Il Racconto dell'ancella è forse il libro più conosciuto, grazie alla serie televisiva che ne è stata tratta nel 2017, con protagonista Elizabeth Moss, e che ha amplificato l'attenzione sul romanzo, oltre trent'anni dopo la sua uscita.

Il tema dell'incontro è la scrittura, analizzata mediante tre carte dei tarocchi: LA PAPESSA, LA RUOTA DELLA FORTUNA e LA GIUSTIZIA, che corrispondono a tre aspetti del romanzo, l'inizio, la metà e la fine.
La Papessa o sacerdotessa rappresenta l'occulto, il mistero e ogni buon romanzo deve mantenere dei segreti, senza rivelare troppo presto tutte le carte, così da mantenere alta la curiosità del lettore, invogliato a proseguire nella lettura.
La Ruota della fortuna è la carta dominata dalla luna, le cui fasi scandiscono lo scorrere degli eventi in una storia, non necessariamente lineare. 
La Giustizia o la bilancia compie un'azione opposta rispetto alla ruota della fortuna: è una carta che non si occupa di ciò che sta avvenendo, bensì della risoluzione e dell'epilogo.
"Adesso la sequenza di carte mostra l'ordinamento dei romanzi. Per l'inizio di un romanzo, la Papessa o Sacerdotessa, con i suoi segreti e le sue allusioni; per la parte centrale la Ruota della Fortuna, con il suo dipanare il tempo e gli eventi e la sorte cangiante dei suoi personaggi; e per il finale la Giustizia, o Bilancia, quando - speriamo noi - i personaggi riceveranno la sorte che si meritano: buona per i buoni, cattiva per i cattivi".
Margaret Atwood ha raccontato anche tre storie legate alla sua vita: com'è diventata scrittrice, come ha usato un mazzo di tarocchi in una lezione di scrittura creativa nell'anno 1969/1970 e com'è che ha ricevuto in dono una copia dei tarocchi viscontei nel 2017 a Milano.

I suoi primi insegnanti sono stati gli scrittori stessi; a Toronto non esistevano corsi propedeutici alla scrittura.

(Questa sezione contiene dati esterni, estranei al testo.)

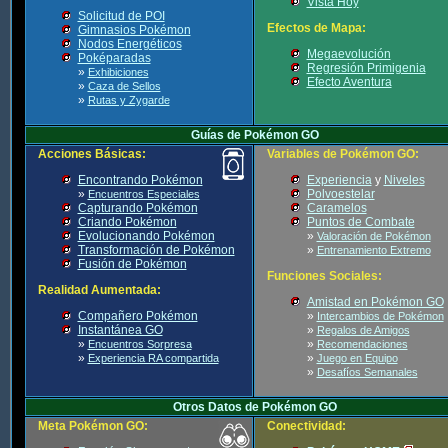
Vista Hoy
Solicitud de POI
Efectos de Mapa:
Gimnasios Pokémon
Nodos Energéticos
Megaevolución
Poképaradas
Regresión Primigenia
»
Exhibiciones
Efecto Aventura
»
Caza de Sellos
»
Rutas y Zygarde
Guías de Pokémon GO
Acciones Básicas:
Variables de Pokémon GO:
Encontrando Pokémon
Experiencia
y
Niveles
»
Polvoestelar
Encuentros Especiales
Capturando Pokémon
Caramelos
Criando Pokémon
Puntos de Combate
Evolucionando Pokémon
»
Valoración de Pokémon
Transformación de Pokémon
»
Entrenamiento Extremo
Fusión de Pokémon
Funciones Sociales:
Realidad Aumentada:
Amistad en Pokémon GO
Compañero Pokémon
»
Intercambios de Pokémon
Instantánea GO
»
Regalos de Amigos
»
»
Encuentros Sorpresa
Recomendaciones
»
»
Experiencia RA compartida
Juego en Equipo
»
Desafíos Semanales
Otros Datos de Pokémon GO
Meta Pokémon GO:
Conectividad:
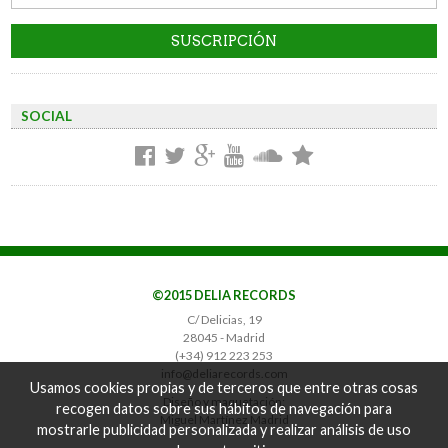
SOCIAL
©2015 DELIA RECORDS
C/ Delicias, 19
28045 - Madrid
(+34) 912 223 253
info@deliarecords.com
Usamos cookies propias y de terceros que entre otras cosas
Diseño y maquetación:
recogen datos sobre sus hábitos de navegación para
Miguel Martínez Madrid
mostrarle publicidad personalizada y realizar análisis de uso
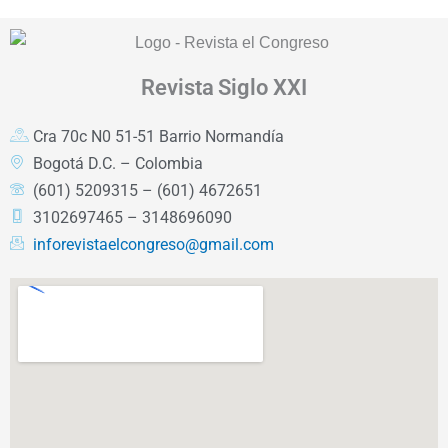
Revista
Siglo XXI
Cra 70c N0 51-51 Barrio Normandía
Bogotá D.C. – Colombia
(601) 5209315 – (601) 4672651
3102697465 – 3148696090
inforevistaelcongreso@gmail.com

Il Canada era, a tutti gli effetti, terreno sterile per qualsivoglia forma d'arte. 
Sceglie così di studiare ad Harvard e si laurea in letteratura; i testi che hanno influenzata il suo percorso sono la Bibbia, l'Iliade, l'Odissea l'Eneide, Le mille e una notte, autori come Cervantes, Dante, Shakespeare e molti altri.
Nel 1969 pubblica il primo romanzo The Edible woman - La donna da mangiare e ne firma alcune copie nel reparto calze e intimo maschile dell'Hudson Bay Company Department  Store di Edmonton, Alberta
Fra il 1968 e il 1970, mentre è al lavoro sulla tesi di dottorato in letteratura vittoriana, sulle figure femminili soprannaturali e il loro rapporto con la visione della natura di Wordsworth e di Darwin, viene intercettata dall'industria cinematografica e comincia a scrivere sceneggiature.

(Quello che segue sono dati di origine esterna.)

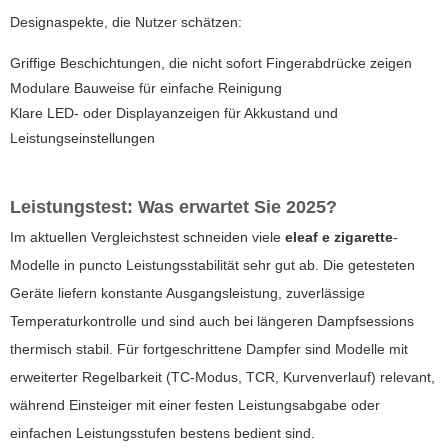
Designaspekte, die Nutzer schätzen:
Griffige Beschichtungen, die nicht sofort Fingerabdrücke zeigen
Modulare Bauweise für einfache Reinigung
Klare LED- oder Displayanzeigen für Akkustand und
Leistungseinstellungen
Leistungstest: Was erwartet Sie 2025?
Im aktuellen Vergleichstest schneiden viele
eleaf e zigarette
-
Modelle in puncto Leistungsstabilität sehr gut ab. Die getesteten
Geräte liefern konstante Ausgangsleistung, zuverlässige
Temperaturkontrolle und sind auch bei längeren Dampfsessions
thermisch stabil. Für fortgeschrittene Dampfer sind Modelle mit
erweiterter Regelbarkeit (TC-Modus, TCR, Kurvenverlauf) relevant,
während Einsteiger mit einer festen Leistungsabgabe oder
einfachen Leistungsstufen bestens bedient sind.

All'epoca, insegna ad alcuni studenti a superare il blocco da pagina bianca, chiedendo loro di scegliere una carta da un mazzo di tarocchi; un ottimo punto di partenza che si mostrò efficace nell'innescare episodi di scrittura.
Nel 2017 l'autrice partecipa al Noir in Festival, riceve il Premio Raymond Chandler e visita la chiesa di Brunate dove è conservato il famoso affresco della Papessa, che si suppone legato alla storia di Santa Guglielma, fondatrice di una setta religiosa e profeta dell'avvento di un pontefice donna. Dopo questa visita, l'addetto stampa Matteo Columbo regala alla Atwood il mazzo dei tarocchi Visconti-Sforza, sui disegni del quale si fondano tutte le successive versioni dei tarocchi.

A conclusione dell'evento, l'autrice si è trattenuta per firmare le copie dei suoi libri: è stato un piacere stringerle la mano e guardarla negli occhi, anche solo per un attimo, per ringraziarla delle sue parole.